TASK REQUIREMENTS => Which lines in the data below contain the string "Glessner"? Show each one.

GIVEN RECORDS =>
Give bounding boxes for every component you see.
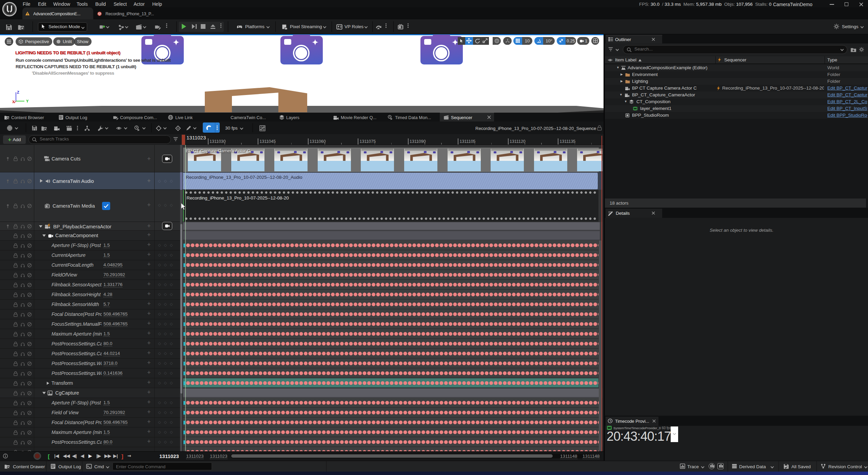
svg-text:Z: Z: [17, 90, 19, 94]
svg-text:X: X: [12, 100, 15, 104]
svg-text:Y: Y: [26, 99, 29, 103]
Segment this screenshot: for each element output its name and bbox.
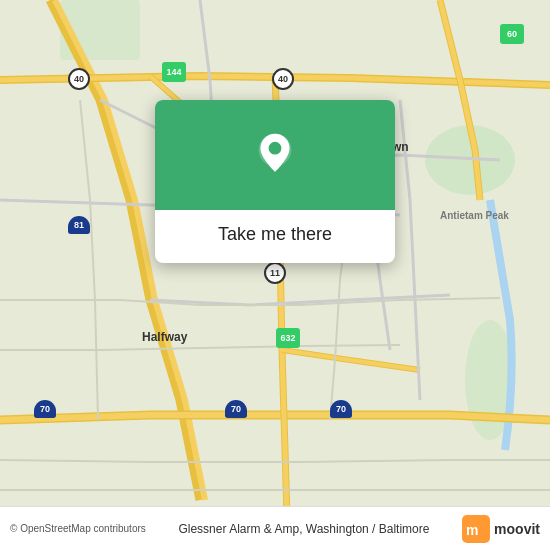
popup-card: Take me there bbox=[155, 100, 395, 263]
location-info: Glessner Alarm & Amp, Washington / Balti… bbox=[146, 522, 462, 536]
svg-point-5 bbox=[269, 142, 282, 155]
shield-us11: 11 bbox=[264, 262, 286, 284]
shield-md60: 60 bbox=[500, 24, 524, 44]
svg-text:m: m bbox=[466, 522, 478, 538]
popup-green-area bbox=[155, 100, 395, 210]
shield-md144: 144 bbox=[162, 62, 186, 82]
shield-md632: 632 bbox=[276, 328, 300, 348]
shield-us40-left: 40 bbox=[68, 68, 90, 90]
shield-i70-left: 70 bbox=[34, 400, 56, 418]
shield-i81: 81 bbox=[68, 216, 90, 234]
shield-i70-right: 70 bbox=[330, 400, 352, 418]
shield-i70-mid: 70 bbox=[225, 400, 247, 418]
shield-us40-right: 40 bbox=[272, 68, 294, 90]
popup-button-area: Take me there bbox=[155, 210, 395, 263]
moovit-logo: m moovit bbox=[462, 515, 540, 543]
moovit-text: moovit bbox=[494, 521, 540, 537]
take-me-there-button[interactable]: Take me there bbox=[210, 220, 340, 249]
moovit-icon: m bbox=[462, 515, 490, 543]
bottom-bar: © OpenStreetMap contributors Glessner Al… bbox=[0, 506, 550, 550]
map-container: Hagerstown Halfway Antietam Peak 40 40 1… bbox=[0, 0, 550, 550]
location-pin-icon bbox=[250, 130, 300, 180]
attribution-text: © OpenStreetMap contributors bbox=[10, 523, 146, 534]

YOUR RESPONSE =>
location-info: Glessner Alarm & Amp, Washington / Balti… bbox=[146, 522, 462, 536]
bottom-bar: © OpenStreetMap contributors Glessner Al… bbox=[0, 506, 550, 550]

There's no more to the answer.